What is a congenital cataract?

Congenital cataract is a common eye disease in children. A partial or total clouding of the lens that occurs in the first year of life is called a congenital cataract. Congenital cataracts can be familial or disseminated; they can develop in one or both eyes; and they can be associated with other ocular abnormalities. In addition, congenital cataracts can be associated with a variety of genetic or systemic diseases. Cataract is the disease with the highest incidence of visual disability in the world. 45% of the 30-45 million blind people are due to cataract, and the incidence of congenital cataract is 0.05% in China.

Since congenital cataract can occur at an early stage of deprivation amblyopia, its treatment is different from that of general adult cataract. For cataracts that cause pupillary area occlusion, early surgical removal of cataracts should be performed in cases with basic visual ability after visual function assessment. In order to prevent the recurrence of posterior cataracts after surgery, posterior capsulotomy and anterior vitrectomy should also be performed at the same time. The surgical interval between the two eyes of cataracts of comparable degree should not be too long to avoid the formation of monocular amblyopia.

Surgery should not be performed when severe fundus and optic nerve developmental abnormalities are identified; subjective and objective examinations cannot determine the presence of optical function; combined with severe microphthalmia; and combined with intraocular active disease.

For children with cataracts, surgery is only the first step of treatment, and postoperative follow-up and rehabilitation are very crucial. First of all, post-operative optometry is needed to correct post-operative refractive error, otherwise the surgery will have no effect. Optometry should be performed every six months to a year to adjust the degree of glasses in time to adapt to the refractive changes brought about by the development of the eye.

For children with monocular cataracts or cases with significant differences in vision between the two eyes after cataract surgery, amblyopia treatment such as masking and fine visual training should be carried out under the guidance of a professional physician. Non-infantile children may be allowed to implant IOLs at the same time or in phase II according to their condition.

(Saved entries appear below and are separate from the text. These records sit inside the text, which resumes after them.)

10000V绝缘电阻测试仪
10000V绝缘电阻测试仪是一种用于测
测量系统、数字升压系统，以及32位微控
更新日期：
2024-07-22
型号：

While correcting refractive error and treating amblyopia, long-term monitoring for possible complications such as glaucoma, keratopathy, retinal detachment, etc. is also required. It is recommended that the surgery be followed up once in 1-2 weeks recently and regularly for up to several years in the following 3-6 months.

The recovery of visual function after surgery is related to the type and nature of cataract, unilateral or bilateral cataract, the time of surgery, and the presence of other eye abnormalities. The key lies in the timing of surgery; if the cataract is existing at birth and surgery is performed after 2 months, it may be followed by lifelong nystagmus, and it is difficult to recover visual disability even after cataract extraction.